Memang dunia non-Kristen pada masa itu memandang kematian secara berbeda. Mereka menganggap kematian sebagai pengunduran diri yang menyeramkan, dan ketiadaan pengharapan. Hal ini tampak melalui kata-kata yang terukir pada batu nisan, “Saya sudah tidak ada lagi; Saya sudah berubah; saya tidak ada lagi; saya tidak peduli lagi”. Kepada jemaat di Tesalonika, Paulus meletakkan dasar yang penting, bahwa ‘orang yang hidup dan mati di dalam Kristus, tetap berada di dalam Kristus’. Sekalipun telah mati, ia akan bangkit di dalam Kristus. Jika Kristus telah mati dan bangkit kembali, maka orang yang bersama dengan Kristus akan bangkit pula. Dengan ungkapan puitis, rasul Paulus menjelaskan kronologi kedatangan Kristus. Pada kedatangan-Nya yang kedua, Kristus akan turun dari sorga ke bumi. Ia akan mengucapkan sebuah perintah. Saat itu suara malaikat dan sangkakala Allah akan membangunkan orang-orang yang telah mati. Selanjutnya, orang yang mati dan yang hidup bersama-sama akan diangkat masuk ke dalam awan untuk bertemu dengan Kristus, agar mereka dapat tinggal bersama Tuhan untuk selamanya.

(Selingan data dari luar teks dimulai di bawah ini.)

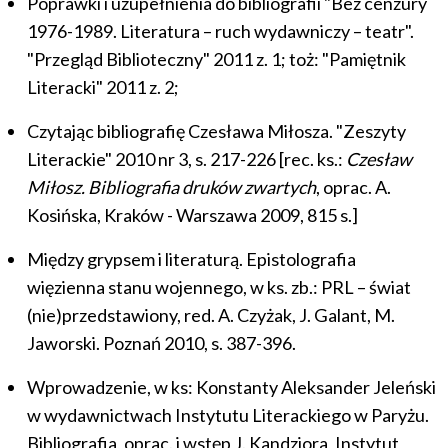
Poprawki i uzupełnienia do bibliografii "Bez cenzury
1976-1989. Literatura – ruch wydawniczy – teatr".
"Przegląd Biblioteczny" 2011 z. 1; toż: "Pamiętnik
Literacki" 2011 z. 2;
Czytając bibliografię Czesława Miłosza. "Zeszyty
Literackie" 2010 nr 3, s. 217-226 [rec. ks.:
Czesław
Miłosz. Bibliografia druków zwartych
, oprac. A.
Kosińska, Kraków - Warszawa 2009, 815 s.]
Między grypsem i literaturą. Epistolografia
więzienna stanu wojennego, w ks. zb.: PRL – świat
(nie)przedstawiony, red. A. Czyżak, J. Galant, M.
Jaworski. Poznań 2010, s. 387-396.
Wprowadzenie, w ks: Konstanty Aleksander Jeleński
w wydawnictwach Instytutu Literackiego w Paryżu.
Bibliografia, oprac. i wstęp J. Kandziora, Instytut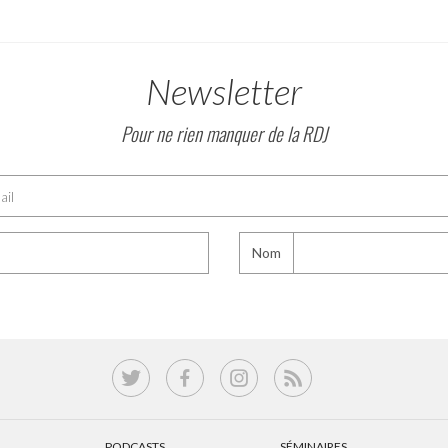
Newsletter
Pour ne rien manquer de la RDJ
Nom
PODCASTS
SÉMINAIRES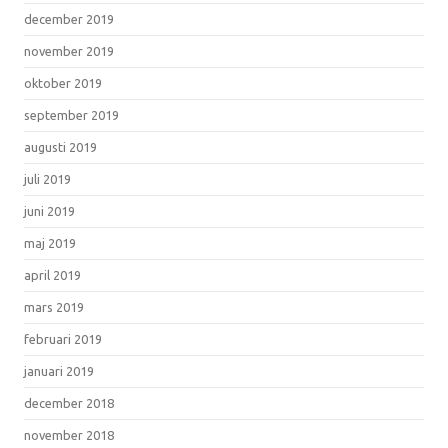
december 2019
november 2019
oktober 2019
september 2019
augusti 2019
juli 2019
juni 2019
maj 2019
april 2019
mars 2019
februari 2019
januari 2019
december 2018
november 2018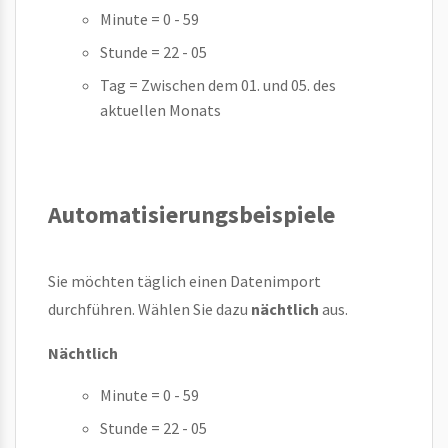
Minute = 0 - 59
Stunde = 22 - 05
Tag = Zwischen dem 01. und 05. des
aktuellen Monats
Automatisierungsbeispiele
Sie möchten täglich einen Datenimport
durchführen. Wählen Sie dazu
nächtlich
aus.
Nächtlich
Minute = 0 - 59
Stunde = 22 - 05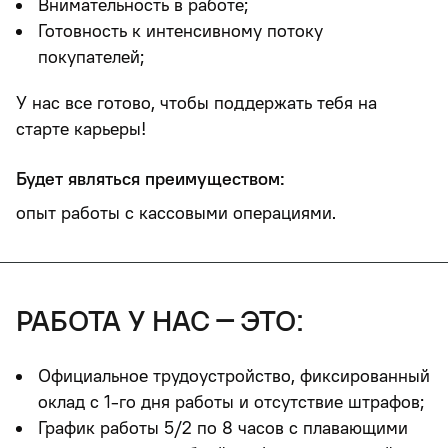
Внимательность в работе;
Готовность к интенсивному потоку
покупателей;
У нас все готово, чтобы поддержать тебя на
старте карьеры!
Будет являться преимуществом:
опыт работы с кассовыми операциями.
работа у нас – это:
Официальное трудоустройство, фиксированный
оклад с 1-го дня работы и отсутствие штрафов;
График работы 5/2 по 8 часов
с плавающими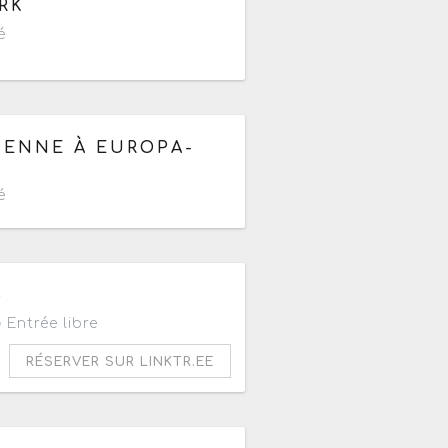
RK
é
de 19h à 22h
IENNE À EUROPA-
é
h
S
Entrée libre
RÉSERVER SUR LINKTR.EE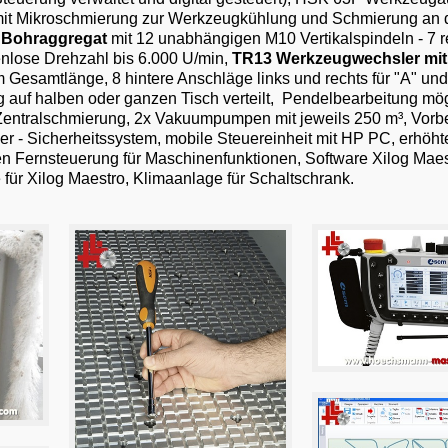
mit Mikroschmierung zur Werkzeugkühlung und Schmierung an 
 Bohraggregat
mit 12 unabhängigen M10 Vertikalspindeln - 7 r
ufenlose Drehzahl bis 6.000 U/min,
TR13 Werkzeugwechsler mit
Gesamtlänge, 8 hintere Anschläge links und rechts für "A" und
ng auf halben oder ganzen Tisch verteilt, Pendelbearbeitung mö
Zentralschmierung, 2x Vakuumpumpen mit jeweils 250 m³, Vorbe
- Sicherheitssystem, mobile Steuereinheit mit HP PC, erhöht
n Fernsteuerung für Maschinenfunktionen, Software Xilog Maest
 für Xilog Maestro, Klimaanlage für Schaltschrank.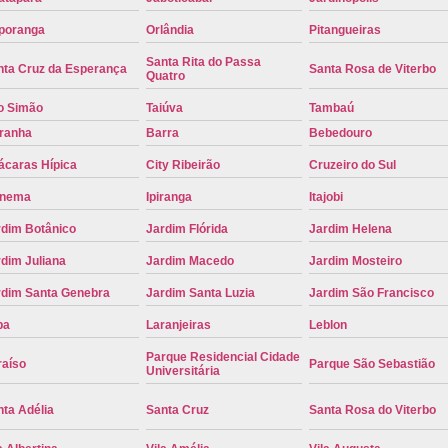
Placa de Carro Cinza
Placa d
poranga
Orlândia
Pitangueiras
Placa de um Carro Cravinhos
Placa de
Santa Rita do Passa
nta Cruz da Esperança
Santa Rosa de Viterbo
Quatro
Placa Preta de Carro
Placa Verd
o Simão
Taiúva
Tambaú
Placa de Identificação Veicular
P
iranha
Barra
Bebedouro
Placa Veicular Azul
Placa Veic
ácaras Hípica
City Ribeirão
Cruzeiro do Sul
Placa Veicular Mercosul
Placa
anema
Ipiranga
Itajobi
Placa Veicular Ribeirão Preto
Placa
rdim Botânico
Jardim Flórida
Jardim Helena
Reforma de Placa Automotiva
R
dim Juliana
Jardim Macedo
Jardim Mosteiro
rdim Santa Genebra
Jardim Santa Luzia
Jardim São Francisco
Reforma de Placa Automotiva Ribe
pa
Laranjeiras
Leblon
Reforma de Placa Veicular
Reforma
Parque Residencial Cidade
Reforma Placa Veicular
raíso
Parque São Sebastião
Universitária
Serviço de Reforma de Placa Automoti
ta Adélia
Santa Cruz
Santa Rosa do Viterbo
Serviço de Reforma Placa Veicular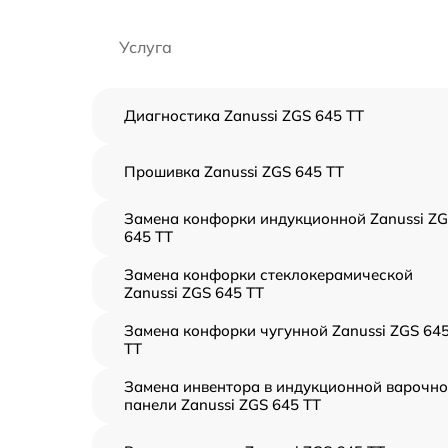
Услуга
Диагностика Zanussi ZGS 645 TT
Прошивка Zanussi ZGS 645 TT
Замена конфорки индукционной Zanussi Z
645 TT
Замена конфорки стеклокерамической
Zanussi ZGS 645 TT
Замена конфорки чугунной Zanussi ZGS 64
TT
Замена инвентора в индукционной варочн
панели Zanussi ZGS 645 TT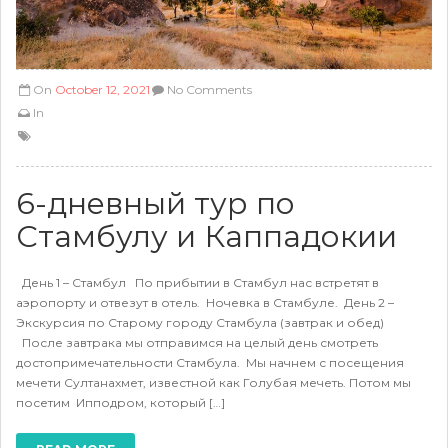
On
October 12, 2021
No Comments
In
6-дневный тур по
Стамбулу и Каппадокии
День 1 – Стамбул По прибытии в Стамбул нас встретят в
аэропорту и отвезут в отель. Ночевка в Стамбуле. День 2 –
Экскурсия по Старому городу Стамбула (завтрак и обед)
После завтрака мы отправимся на целый день смотреть
достопримечательности Стамбула. Мы начнем с посещения
мечети Султанахмет, известной как Голубая мечеть. Потом мы
посетим Ипподром, который […]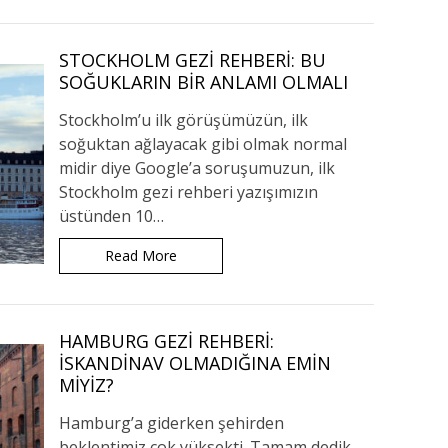
STOCKHOLM GEZI REHBERI: BU
SOĞUKLARIN BIR ANLAMI OLMALI
Stockholm’u ilk görüşümüzün, ilk
soğuktan ağlayacak gibi olmak normal
midir diye Google’a soruşumuzun, ilk
Stockholm gezi rehberi yazışımızın
üstünden 10…
Read More
HAMBURG GEZI REHBERI:
İSKANDINAV OLMADIĞINA EMIN
MIYIZ?
Hamburg’a giderken şehirden
beklentimiz çok yüksekti. Tamam dedik,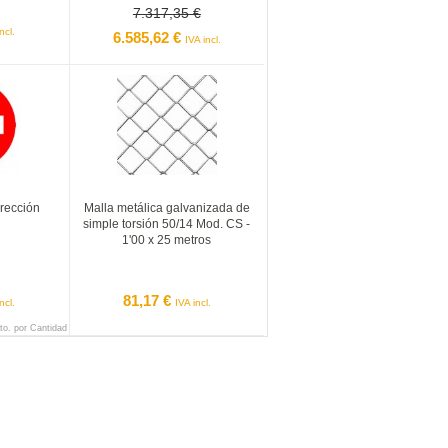
7.317,35 €
ncl.
6.585,62 €
IVA incl.
irección
Malla metálica galvanizada de
simple torsión 50/14 Mod. CS -
1'00 x 25 metros
81,17 €
ncl.
IVA incl.
to. por Cantidad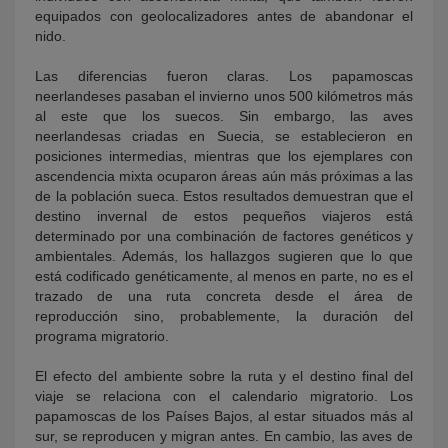
equipados con geolocalizadores antes de abandonar el
nido.
Las diferencias fueron claras. Los papamoscas
neerlandeses pasaban el invierno unos 500 kilómetros más
al este que los suecos. Sin embargo, las aves
neerlandesas criadas en Suecia, se establecieron en
posiciones intermedias, mientras que los ejemplares con
ascendencia mixta ocuparon áreas aún más próximas a las
de la población sueca. Estos resultados demuestran que el
destino invernal de estos pequeños viajeros está
determinado por una combinación de factores genéticos y
ambientales. Además, los hallazgos sugieren que lo que
está codificado genéticamente, al menos en parte, no es el
trazado de una ruta concreta desde el área de
reproducción sino, probablemente, la duración del
programa migratorio.
El efecto del ambiente sobre la ruta y el destino final del
viaje se relaciona con el calendario migratorio. Los
papamoscas de los Países Bajos, al estar situados más al
sur, se reproducen y migran antes. En cambio, las aves de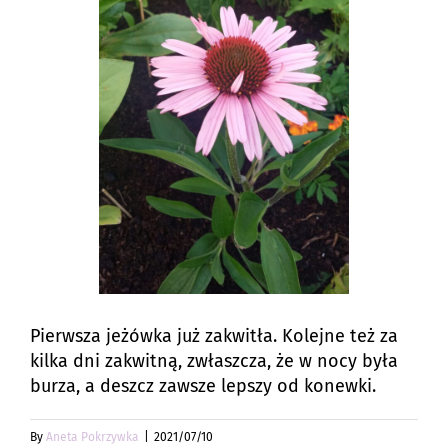
Pierwsza jeżówka już zakwitła. Kolejne też za
kilka dni zakwitną, zwłaszcza, że w nocy była
burza, a deszcz zawsze lepszy od konewki.
By
Aneta Pokrzywka
|
2021/07/10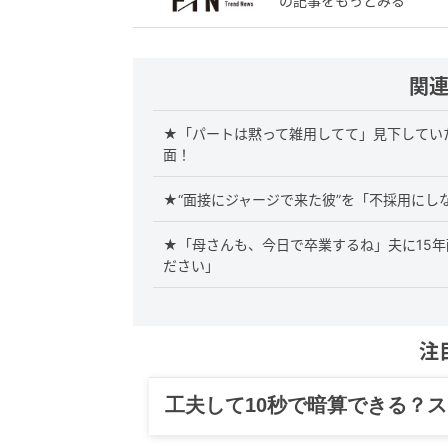
の記事をもっとみる
関
★「パートは黙って雑用してて」見下してい
面！
★“面接にジャージで来た彼”を「不採用にし
★「母さんも、今日で卒業するね」夫に15
ださい」
注
グルメ、ギャグ、子育て、旅行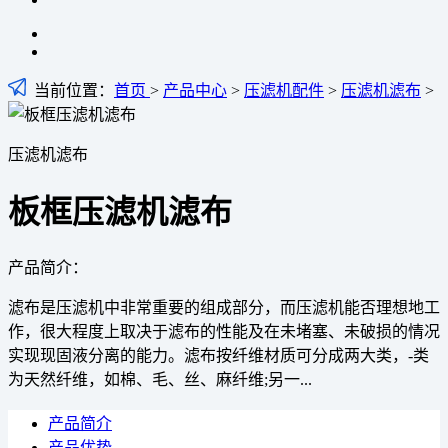
当前位置：
首页
>
产品中心
>
压滤机配件
>
压滤机滤布
>
压滤机滤布
板框压滤机滤布
产品简介：
滤布是压滤机中非常重要的组成部分，而压滤机能否理想地工
作，很大程度上取决于滤布的性能及在未堵塞、未破损的情况
实现现固液分离的能力。滤布按纤维材质可分成两大类，-类
为天然纤维，如棉、毛、丝、麻纤维;另一...
产品简介
产品优势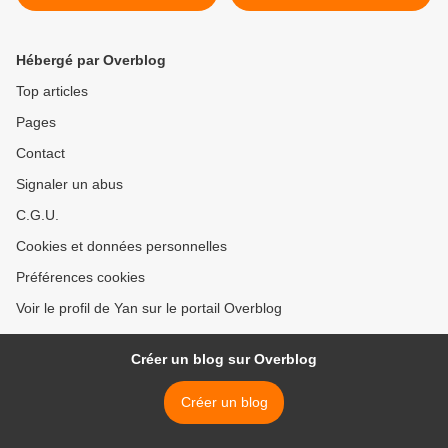
Hébergé par Overblog
Top articles
Pages
Contact
Signaler un abus
C.G.U.
Cookies et données personnelles
Préférences cookies
Voir le profil de Yan sur le portail Overblog
Créer un blog sur Overblog
Créer un blog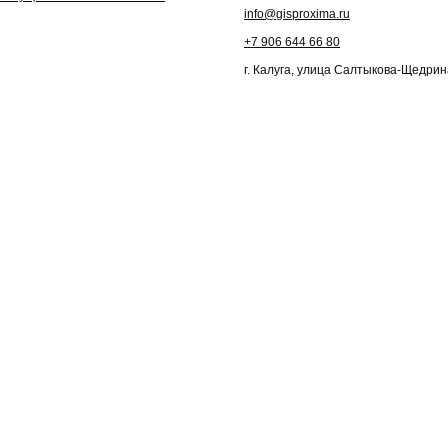
info@gisproxima.ru
+7 906 644 66 80
г. Калуга, улица Салтыкова-Щедрин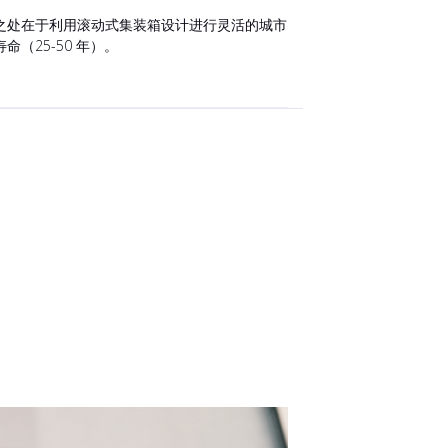
之处在于利用滚动式集装箱设计进行灵活的城市
25-50 年）。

Kelompok ketiga, adalah kelompok yang tidak serius dalam mempersiapkan diri menyambut hari Tuhan. Kelompok ini digambarkan melalui 5 gadis bodoh, yang tidak mempersiapkan minyak bagi pelitanya, saat menantikan kedatangan mempelai. Pernikahan Yahudi memiliki 2 tahap. Pada tahan pertama, mempelai laki-laki akan berangkat ke rumah mempelai perempuan dan membawanya untuk melaksanakan berbagai upacara keagamaan. Kemudian, mempelai laki-laki akan membawa mempelai perempuan ke rumahnya untuk melanjutkan perayaan. Inilah saat yang dinantikan oleh para pengiring mempelai. Pada saat itu, gadis pengiring mempelai perempuan membawa pelita saat menantikan kedatangan mempelai. Pelita adalah sejenis lampu sederhana yang berbentuk mirip mangkok dan diisi dengan minyak zaitun dengan sumbu pada salah satu ujungnya. Pelita menyala sekitar 15 menit saja, lalu harus diisi kembali dengan minyak. Karena itu, persediaan minyak bagi mereka amat penting. Pendengar Yahudi pasti mengerti mengapa Yesus mengatakan bahwa gadis-gadis yang tidak membawa persediaan minyak sebagai gadis yang bodoh, sebab waktu kedatangan mempelai laki-laki memang tidak bisa ditebak. Intinya, para gadis bodoh ini hanya ‘ingin hal yang ringan, tidak peduli terhadap situasi dan antisipasi, dan mereka hidup dalam egoisme’.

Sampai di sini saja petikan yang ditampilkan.